Wednesday, January 23, 2019

Around Kenya in 4 days and a year ( part 1)

2018 was a year on making impromptu decisions and hopping on random flights heading for adventure. In the beginning of the year I left Aerometrex to explore new opportunities at Lori.

It turned out I finished the year in similar markovian motion travelling around Kenya with a couple of high school friends. Thank you so much Eric for driving and showing us the beautiful country.

I received a call late on the 29th December proposing the trip. I booked a ticket of Safarilink and went to bed.  Flying out of Wilson Airport is magnitudes easier than flying out of Jomo Kenyatta International. I almost missed the flight, but the empty Christmas streets in Nairobi and low access overheads in Wilson meant I flew into Kisumu with zero dramas. I hopped in a Probox from Kisumu to catch up with the other 2 in Kericho. The Probox are known for being death machines, but is a super cheap and fast way to get around. There is another article somewhere revolving around the impact of the Probox on transport in Kenya.
Tiny Kisumu Airport
Safarilink Flight (Turboprop)

We then travelled via some roads still being built from the tea-gardens of Kericho to the lush sugarcame farms of Awendo. In sections the road meandered into farms and cars had to go in a single file and often backup into fields when a truck came by from the other side.
Road through Kisii
It was a great night of going out to watch football match in Ulanda town and staying at Owuor's Simba. The road from Awendo to Ulanda is awesome. The sugar cane is a mass scale project and produces a lot of bagasse which can be recycled into paper tissue and other products with the right infrastructure.

Mercury laden waters used to extract gold nodules

Sheds housing diesel engines and rock crushers for mining

Next day we took a side trip to Macalder gold mines. It was in interesting experience what people will do to earn a living in far flung places in the country. Migori county is known for its high concentration of mercury in water.
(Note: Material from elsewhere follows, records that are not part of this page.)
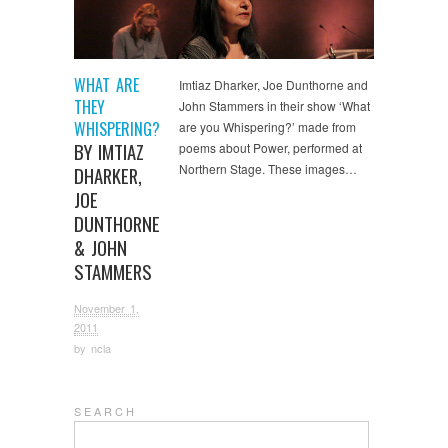
WHAT ARE
Imtiaz Dharker, Joe Dunthorne and
THEY
John Stammers in their show ‘What
WHISPERING?
are you Whispering?’ made from
BY IMTIAZ
poems about Power, performed at
Northern Stage. These images…
DHARKER,
JOE
DUNTHORNE
& JOHN
STAMMERS
November 1,
2011
by
ncla
S E A R C H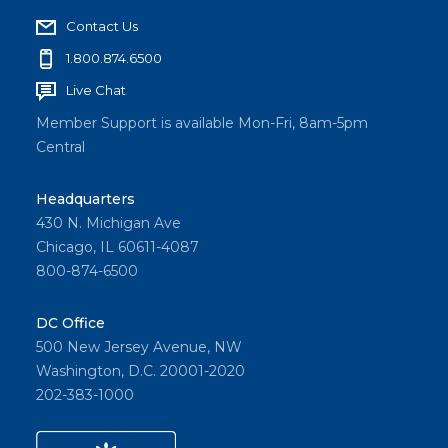
Contact Us
1.800.874.6500
Live Chat
Member Support is available Mon-Fri, 8am-5pm
Central
Headquarters
430 N. Michigan Ave
Chicago, IL 60611-4087
800-874-6500
DC Office
500 New Jersey Avenue, NW
Washington, D.C. 20001-2020
202-383-1000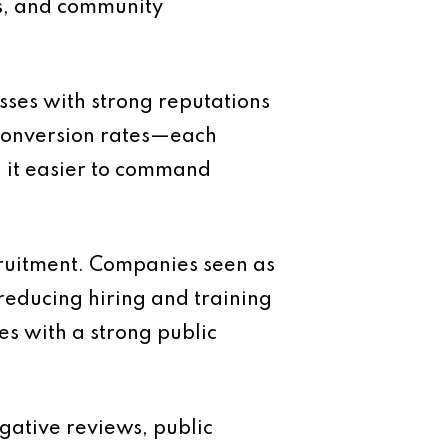
es, and community
sses with strong reputations
r conversion rates—each
nd it easier to command
cruitment. Companies seen as
reducing hiring and training
es with a strong public
gative reviews, public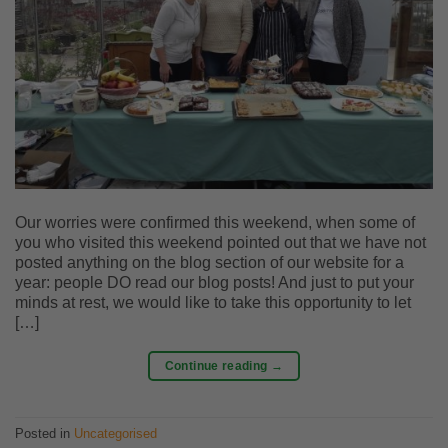
Our worries were confirmed this weekend, when some of
you who visited this weekend pointed out that we have not
posted anything on the blog section of our website for a
year: people DO read our blog posts! And just to put your
minds at rest, we would like to take this opportunity to let
[…]
Continue reading
→
Posted in
Uncategorised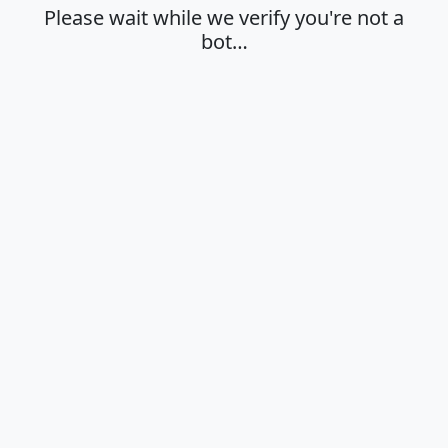
Please wait while we verify you're not a
bot…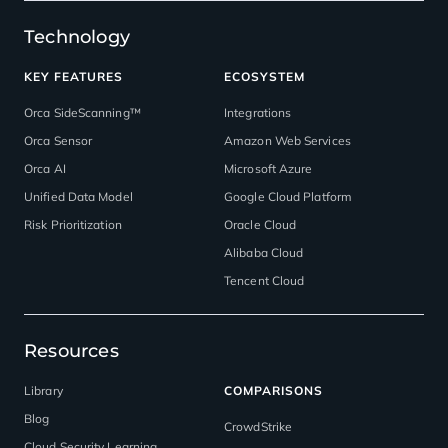
Technology
KEY FEATURES
ECOSYSTEM
Orca SideScanning™
Integrations
Orca Sensor
Amazon Web Services
Orca AI
Microsoft Azure
Unified Data Model
Google Cloud Platform
Risk Prioritization
Oracle Cloud
Alibaba Cloud
Tencent Cloud
Resources
Library
COMPARISONS
Blog
CrowdStrike
Cloud Security Learning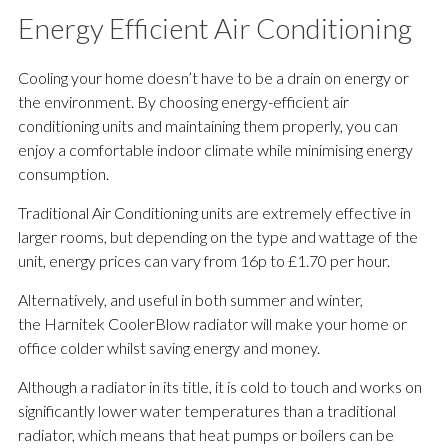
Energy Efficient Air Conditioning
Cooling your home doesn’t have to be a drain on energy or
the environment. By choosing energy-efficient air
conditioning units and maintaining them properly, you can
enjoy a comfortable indoor climate while minimising energy
consumption.
Traditional Air Conditioning units are extremely effective in
larger rooms, but depending on the type and wattage of the
unit, energy prices can vary from 16p to £1.70 per hour.
Alternatively, and useful in both summer and winter,
the Harnitek CoolerBlow radiator will make your home or
office colder whilst saving energy and money.
Although a radiator in its title, it is cold to touch and works on
significantly lower water temperatures than a traditional
radiator, which means that heat pumps or boilers can be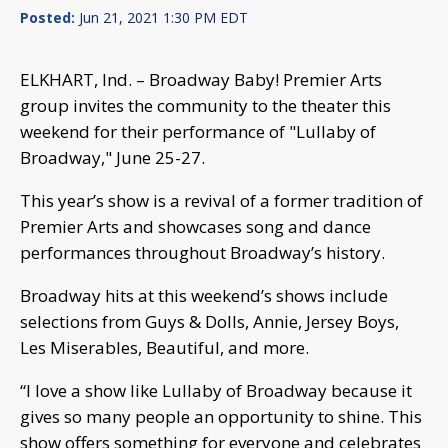
Posted:
Jun 21, 2021 1:30 PM EDT
ELKHART, Ind. – Broadway Baby! Premier Arts
group invites the community to the theater this
weekend for their performance of "Lullaby of
Broadway," June 25-27.
This year’s show is a revival of a former tradition of
Premier Arts and showcases song and dance
performances throughout Broadway’s history.
Broadway hits at this weekend’s shows include
selections from Guys & Dolls, Annie, Jersey Boys,
Les Miserables, Beautiful, and more.
“I love a show like Lullaby of Broadway because it
gives so many people an opportunity to shine. This
show offers something for everyone and celebrates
The operations here clearly explain why. Rocks are dug up from underground gold mine and manually broken up into smaller chunks and ground into dust using diesel operated octagonal drum crushers. The whole place is noisy. The dust is then filtered to remove solubles and then mixed with mercury to form gold amalgam nodule, women (some of whom were pregnant) then stir the mixture by hand to find gold bits. Mercury is then recovered by retorting in small ovens and reused. At least some work is being done to raise awareness of the harm from Mercury, hopefully sanity will prevail over economic incentives.

We then continued our trip south towards Kenya Tanzania border and I will continue the story in another post.